The chemical evidence that was so vital in leading Hahn and Strassmann to the discovery of nuclear fission was obtained by the application of carrier and tracer techniques. Since invisible amounts of the radioactive species were formed, their chemical identity had to be deduced from the manner in which they followed known carrier elements, present in macroscopic quantity, through various chemical operations. Known radioactive species were also added as tracers and their behaviour was compared with that of the unknown species to aid in the identification of the latter. Over the years, these radiochemical techniques have been used to isolate and identify some 34 elements from zinc (atomic number 30) to gadolinium (atomic number 64) that are formed as fission products. The wide range of radioactivities produced in fission makes this reaction a rich source of tracers for chemical, biologic, and industrial use.

 

Although the early experiments involved the fission of ordinary uranium with slow neutrons, it was rapidly established that the rare isotope uranium-235 was responsible for this phenomenon. The more abundant isotope uranium-238 could be made to undergo fission only by fast neutrons with energy exceeding 1 MeV. The nuclei of other heavy elements, such as thorium and protactinium, also were shown to be fissionable with fast neutrons; and other particles, such as fast protons, deuterons, and alphas, along with gamma rays, proved to be effective in inducing the reaction.

 

In 1939, Frédéric Joliot-Curie, Hans von Halban, and Lew Kowarski found that several neutrons were emitted in the fission of uranium-235, and this discovery led to the possibility of a self-sustaining chain reaction.
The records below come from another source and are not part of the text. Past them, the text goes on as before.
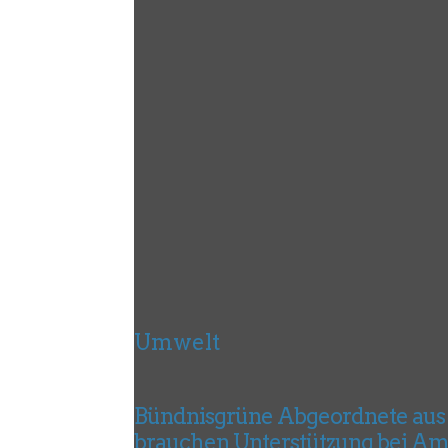
Umwelt
Bündnisgrüne Abgeordnete aus
brauchen Unterstützung bei A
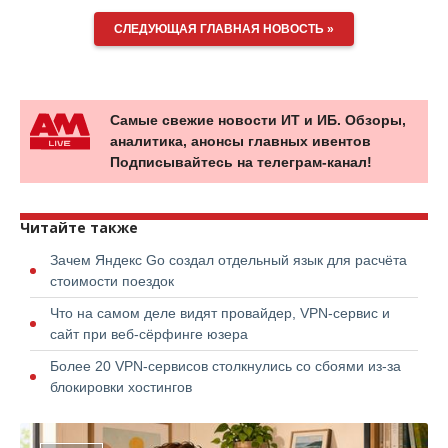
СЛЕДУЮЩАЯ ГЛАВНАЯ НОВОСТЬ »
Самые свежие новости ИТ и ИБ. Обзоры,
аналитика, анонсы главных ивентов
Подписывайтесь на телеграм-канал!
Читайте также
Зачем Яндекс Go создал отдельный язык для расчёта
стоимости поездок
Что на самом деле видят провайдер, VPN-сервис и
сайт при веб-сёрфинге юзера
Более 20 VPN-сервисов столкнулись со сбоями из-за
блокировки хостингов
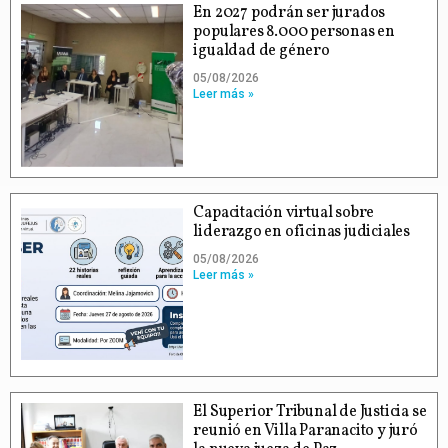
En 2027 podrán ser jurados
populares 8.000 personas en
igualdad de género
05/08/2026
Leer más »
Capacitación virtual sobre
liderazgo en oficinas judiciales
05/08/2026
Leer más »
El Superior Tribunal de Justicia se
reunió en Villa Paranacito y juró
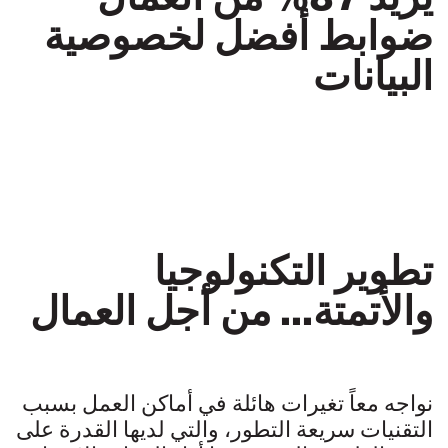
ضوابط أفضل لخصوصية
البيانات
تطوير التكنولوجيا
والأتمتة... من أجل العمال
نواجه معاً تغيرات هائلة في أماكن العمل بسبب
التقنيات سريعة التطور، والتي لديها القدرة على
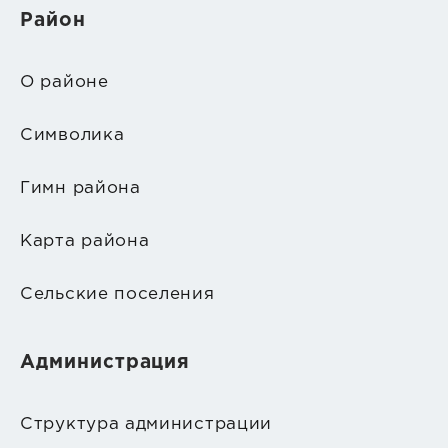
Район
О районе
Символика
Гимн района
Карта района
Сельские поселения
Администрация
Структура администрации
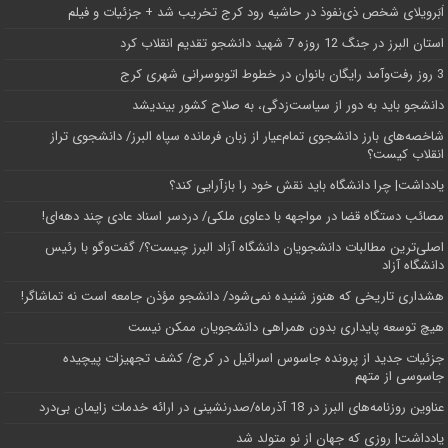
اَبَر‌ویلای شخص ذی‌نفوذ در حاشیه‌ رود کرج تخریب شد + جزئیات و فیلم
استان البرز در جنگ 12 روزه 7 شهید دانشجو تقدیم انقلاب کرد
3 روز رفت‌وآمد رایگان بانوان در خطوط اتوبوسرانی شهری کرج
دانشجو باید به دور از سیاست‌زدگی، به صلاح کشور بیندیشد
شاخصه‌های بارز دانشجوی تمام‌عیار از زبان فرمانده سپاه البرز/ دانشجوی تراز
انقلاب کیست؟
یادداشت| چرا دانشگاه باید نقش خود را بازآرایی کند؟
مصائب دستگاه قضا در مواجهه با دعاوی ملکی/ دردسر اسناد عادی چند‌ دهه‌ای!
اصلی‌ترین مطالبات دانشجویان دانشگاه آزاد البرز چیست؟/ گفت‌وگو با رئیس
دانشگاه آز‌اد
هشداری تاریخی که هنوز شنیده نمی‌شود/ دانشجو مؤذن جامعه است نه تماشاگر!
هیچ توسعه پایداری بدون همراهی دانشجویان ممکن نیست
جزئیات جدید از پرونده جاسوس اسرائیل در کرج/‌ کشف تجهیزات پیچیده
جاسوسی از متهم
عناوین روزنامه‌های البرز در ‌18 آذرماه/صدرنشینی در ارائه خدمات زایمان بی‌درد
یادداشت| روزی که جهان از نو متولد شد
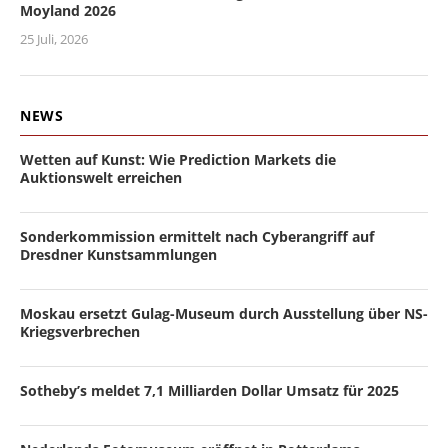
Moyland 2026
25 Juli, 2026
NEWS
Wetten auf Kunst: Wie Prediction Markets die
Auktionswelt erreichen
Sonderkommission ermittelt nach Cyberangriff auf
Dresdner Kunstsammlungen
Moskau ersetzt Gulag-Museum durch Ausstellung über NS-
Kriegsverbrechen
Sotheby’s meldet 7,1 Milliarden Dollar Umsatz für 2025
Fermi and his coworkers recognized the enormous potential of such a reaction if it could be controlled. On Dec. 2, 1942, they succeeded in doing so, operating the world's first nuclear reactor. Known as a "pile," this device consisted of an array of uranium and graphite blocks and was built on the campus of the University of Chicago.

 

The secret Manhattan Project, established not long after the United States entered World War II, developed the atomic bomb. Once the war had ended, efforts were made to develop new reactor types for large-scale power generation, giving birth to the nuclear power industry.